=== Data shown ===

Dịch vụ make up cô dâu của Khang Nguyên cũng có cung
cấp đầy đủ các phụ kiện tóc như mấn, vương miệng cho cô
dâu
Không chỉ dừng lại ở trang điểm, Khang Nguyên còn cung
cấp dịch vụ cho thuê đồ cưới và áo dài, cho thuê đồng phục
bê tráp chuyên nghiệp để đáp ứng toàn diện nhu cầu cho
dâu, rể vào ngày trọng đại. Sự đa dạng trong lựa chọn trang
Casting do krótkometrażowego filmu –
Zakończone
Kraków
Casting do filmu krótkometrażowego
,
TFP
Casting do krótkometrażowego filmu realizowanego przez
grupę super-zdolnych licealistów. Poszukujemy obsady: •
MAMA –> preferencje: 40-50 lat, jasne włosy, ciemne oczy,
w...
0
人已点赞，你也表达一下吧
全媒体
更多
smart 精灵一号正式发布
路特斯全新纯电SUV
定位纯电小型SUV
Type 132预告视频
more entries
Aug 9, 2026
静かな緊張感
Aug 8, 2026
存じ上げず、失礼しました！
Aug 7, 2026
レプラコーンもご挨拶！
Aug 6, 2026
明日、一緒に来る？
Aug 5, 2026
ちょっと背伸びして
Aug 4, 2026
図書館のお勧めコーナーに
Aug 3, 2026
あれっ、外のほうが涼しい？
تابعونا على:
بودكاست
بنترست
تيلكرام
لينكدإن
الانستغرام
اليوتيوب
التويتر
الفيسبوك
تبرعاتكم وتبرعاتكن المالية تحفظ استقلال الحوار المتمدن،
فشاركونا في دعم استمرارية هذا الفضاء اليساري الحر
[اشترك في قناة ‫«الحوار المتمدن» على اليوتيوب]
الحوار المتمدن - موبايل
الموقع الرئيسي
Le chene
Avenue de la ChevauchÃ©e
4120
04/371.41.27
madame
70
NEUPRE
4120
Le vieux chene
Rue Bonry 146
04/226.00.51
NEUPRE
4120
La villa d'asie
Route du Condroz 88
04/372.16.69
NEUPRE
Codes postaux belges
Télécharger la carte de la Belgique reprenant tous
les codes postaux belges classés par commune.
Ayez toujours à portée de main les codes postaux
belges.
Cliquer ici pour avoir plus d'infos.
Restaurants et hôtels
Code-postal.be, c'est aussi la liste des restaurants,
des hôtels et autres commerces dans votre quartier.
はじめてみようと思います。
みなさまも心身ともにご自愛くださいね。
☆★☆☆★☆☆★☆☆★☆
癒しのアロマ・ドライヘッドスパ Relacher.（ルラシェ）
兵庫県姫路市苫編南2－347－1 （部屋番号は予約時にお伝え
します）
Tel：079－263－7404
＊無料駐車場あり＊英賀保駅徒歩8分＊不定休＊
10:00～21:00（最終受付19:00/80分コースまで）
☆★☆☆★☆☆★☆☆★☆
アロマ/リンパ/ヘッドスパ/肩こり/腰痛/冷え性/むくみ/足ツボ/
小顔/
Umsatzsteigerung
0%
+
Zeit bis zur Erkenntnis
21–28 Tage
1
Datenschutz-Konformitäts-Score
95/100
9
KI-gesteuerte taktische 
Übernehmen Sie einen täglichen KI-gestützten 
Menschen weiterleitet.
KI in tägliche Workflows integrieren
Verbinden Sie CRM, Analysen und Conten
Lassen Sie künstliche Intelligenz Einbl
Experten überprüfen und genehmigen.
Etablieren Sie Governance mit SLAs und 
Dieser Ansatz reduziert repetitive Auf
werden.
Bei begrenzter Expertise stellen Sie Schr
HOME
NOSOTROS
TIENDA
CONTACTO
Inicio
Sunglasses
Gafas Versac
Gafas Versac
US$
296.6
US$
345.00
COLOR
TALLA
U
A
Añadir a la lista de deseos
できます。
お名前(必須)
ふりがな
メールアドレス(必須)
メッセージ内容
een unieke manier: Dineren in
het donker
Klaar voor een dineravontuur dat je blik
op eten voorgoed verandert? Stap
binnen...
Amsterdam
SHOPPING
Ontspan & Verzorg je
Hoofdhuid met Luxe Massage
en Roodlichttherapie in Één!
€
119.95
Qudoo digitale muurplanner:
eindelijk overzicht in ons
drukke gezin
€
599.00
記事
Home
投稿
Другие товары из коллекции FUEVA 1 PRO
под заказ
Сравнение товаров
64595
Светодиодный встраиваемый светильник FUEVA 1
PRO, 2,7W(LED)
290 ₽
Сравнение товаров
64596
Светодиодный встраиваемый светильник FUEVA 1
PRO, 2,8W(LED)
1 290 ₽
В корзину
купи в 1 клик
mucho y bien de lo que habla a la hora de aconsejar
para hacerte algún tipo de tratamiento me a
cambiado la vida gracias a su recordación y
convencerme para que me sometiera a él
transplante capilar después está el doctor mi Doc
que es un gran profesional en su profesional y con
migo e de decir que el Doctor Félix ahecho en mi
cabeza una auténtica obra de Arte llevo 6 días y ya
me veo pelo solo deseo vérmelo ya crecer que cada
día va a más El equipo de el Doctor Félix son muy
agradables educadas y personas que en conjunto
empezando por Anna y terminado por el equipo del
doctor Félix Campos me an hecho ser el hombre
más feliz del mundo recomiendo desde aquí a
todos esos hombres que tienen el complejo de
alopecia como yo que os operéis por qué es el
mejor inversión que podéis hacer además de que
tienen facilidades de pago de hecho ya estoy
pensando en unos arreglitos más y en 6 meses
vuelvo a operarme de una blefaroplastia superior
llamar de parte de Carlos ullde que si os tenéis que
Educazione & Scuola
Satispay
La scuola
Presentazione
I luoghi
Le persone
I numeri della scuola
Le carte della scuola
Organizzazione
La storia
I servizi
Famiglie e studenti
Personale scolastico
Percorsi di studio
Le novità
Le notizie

===

Reproduce, word for word, the line containing "llamar de parte" along with every later line of the listing, and leave out all earlier lines.

Answer section =
llamar de parte de Carlos ullde que si os tenéis que
Educazione & Scuola
Satispay
La scuola
Presentazione
I luoghi
Le persone
I numeri della scuola
Le carte della scuola
Organizzazione
La storia
I servizi
Famiglie e studenti
Personale scolastico
Percorsi di studio
Le novità
Le notizie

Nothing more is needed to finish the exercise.